In the United States, HIV prevalence among men who have ever engaged in transactional sex is estimated to be 20 percent, and men who engage in transactional sex with other men (i.e., sex in exchange for money, gifts, or favors) have been shown to have both increased HIV prevalence and incidence compared to other men who have sex with men (MSM).
[Photo: Dr. Katie Brooks Biello]
Pre-exposure prophylaxis (PrEP), a daily oral antiretroviral pill taken by HIV uninfected, at-risk individuals, is an efficacious HIV prevention tool. However, the same factors that put MSM at risk for HIV may present challenges to PrEP uptake and adherence. Barriers to PrEP uptake and adherence have been examined among MSM, and include cost, perceived efficacy, concerns about side effects and not wanting to take a daily pill. However, studies examining barriers to PrEP initiation and adherence are limited among sub-groups of high-risk MSM who may benefit from it the most, including those who are dependent on alcohol/drugs and those who engage in transactional sex. Understanding perceptions of PrEP and its use among MSM with different risk profiles is necessary for the development of contextually relevant PrEP promotion strategies targeted to unique sub-groups of MSM.
This study by Dr. Katie Brooks Biello, assistant professor of behavioral and social sciences and epidemiology, a secondary data analysis of a sample of substance-dependent MSM with a high prevalence of recent transactional sex, compared high-risk MSM who engage in transactional sex to those who do not engage in transactional sex across a wide range of multilevel, perceived barriers to PrEP use.

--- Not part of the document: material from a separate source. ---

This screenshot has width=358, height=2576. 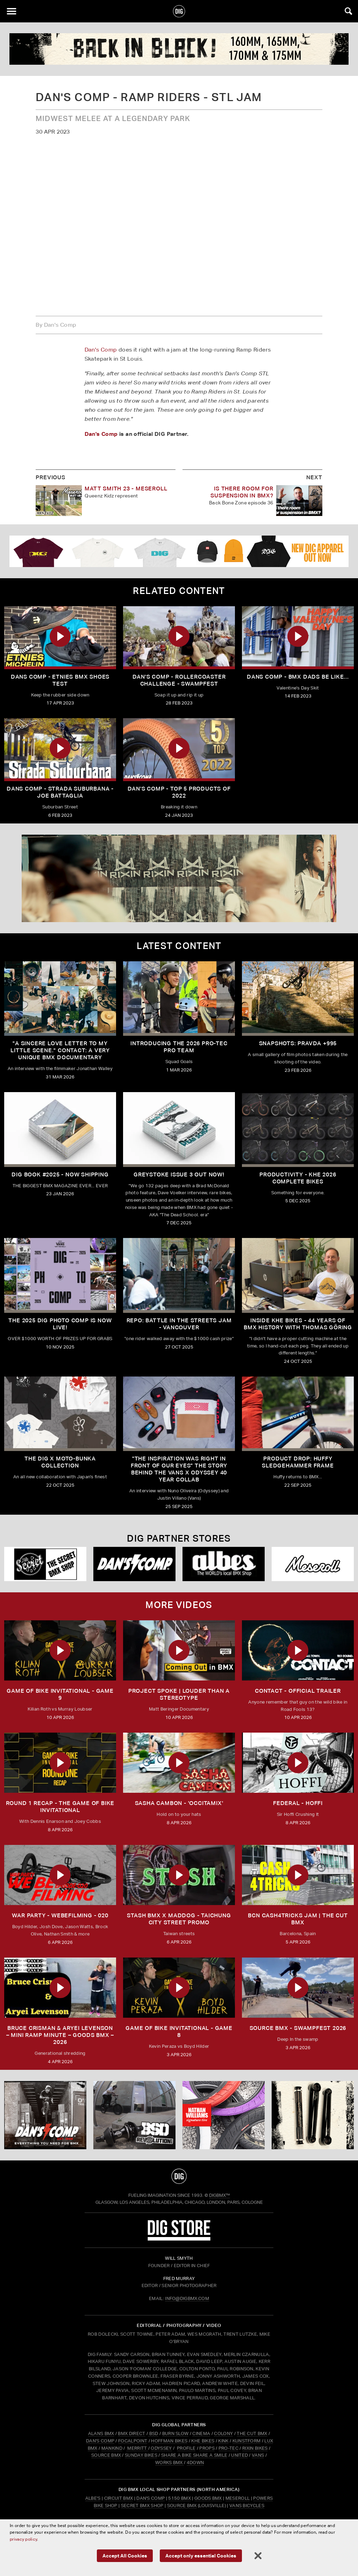 What do you see at coordinates (141, 2455) in the screenshot?
I see `SUNDAY BIKES` at bounding box center [141, 2455].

In this sample of substance-dependent MSM, over 20 percent of participants reported being paid for sex with a man in the past three months. Importantly, participants who reported engagement in transactional sex were less likely to identify as gay, more likely to identify as a racial minority, reported lower socioeconomic status and were more likely to be dependent on stimulants, suggesting that traditional messages and interventions for MSM, particularly those who identify as gay, that do not account for these complex risk factors may not be appropriate or effective for this subgroup.
Unique perceived barriers to PrEP use existed for MSM who recently engaged in transactional sex, primarily based on concerns that PrEP would adversely affect primary and casual partner perceptions. These barriers differed from MSM not engaged in transactional sex, but with high sexual and substance use risk, despite adjustment for potential socioeconomic confounders (e.g., income, education, insurance) and substance used (i.e., stimulants vs. alcohol). Future research is needed to confirm these findings given that PrEP has become more widely available; however, this study suggests that assessing recent transactional sex among MSM who could benefit from PrEP and providing culturally relevant interventions for these subgroups may help to address unique barriers to PrEP uptake and potentially adherence.
The study was published June in AIDS and Behavior.